## Task brief
Make an exact copy of the records, with the pictures left out.

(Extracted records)
[Start of Attachment]
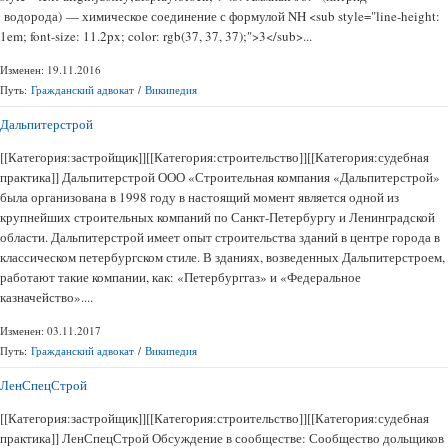
водорода) — химическое соединение с формулой NH <sub style="line-height:
1em; font-size: 11.2px; color: rgb(37, 37, 37);">3</sub>...
Изменен: 19.11.2016
Путь:
Гражданский адвокат
/
Википедия
Дальпитерстрой
[[Категория:застройщик]][[Категория:строительство]][[Категория:судебная
практика]] Дальпитерстрой ООО «Строительная компания «Дальпитерстрой»
была организована в 1998 году в настоящий момент является одной из
крупнейших строительных компаний по Санкт-Петербургу и Ленинградской
области. Дальпитерстрой имеет опыт строительства зданий в центре города в
классическом петербургском стиле. В зданиях, возведенных Дальпитерстроем,
работают такие компании, как: «Петербурггаз» и «Федеральное
казначейство»....
Изменен: 03.11.2017
Путь:
Гражданский адвокат
/
Википедия
ЛенСпецСтрой
[[Категория:застройщик]][[Категория:строительство]][[Категория:судебная
практика]] ЛенСпецСтрой Обсуждение в сообществе: Сообщество дольщиков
[End of Attachment]
## Response area
водорода) — химическое соединение с формулой NH <sub style="line-height:
1em; font-size: 11.2px; color: rgb(37, 37, 37);">3</sub>...
Изменен: 19.11.2016
Путь:
Гражданский адвокат
/
Википедия
Дальпитерстрой
[[Категория:застройщик]][[Категория:строительство]][[Категория:судебная
практика]] Дальпитерстрой ООО «Строительная компания «Дальпитерстрой»
была организована в 1998 году в настоящий момент является одной из
крупнейших строительных компаний по Санкт-Петербургу и Ленинградской
области. Дальпитерстрой имеет опыт строительства зданий в центре города в
классическом петербургском стиле. В зданиях, возведенных Дальпитерстроем,
работают такие компании, как: «Петербурггаз» и «Федеральное
казначейство»....
Изменен: 03.11.2017
Путь:
Гражданский адвокат
/
Википедия
ЛенСпецСтрой
[[Категория:застройщик]][[Категория:строительство]][[Категория:судебная
практика]] ЛенСпецСтрой Обсуждение в сообществе: Сообщество дольщиков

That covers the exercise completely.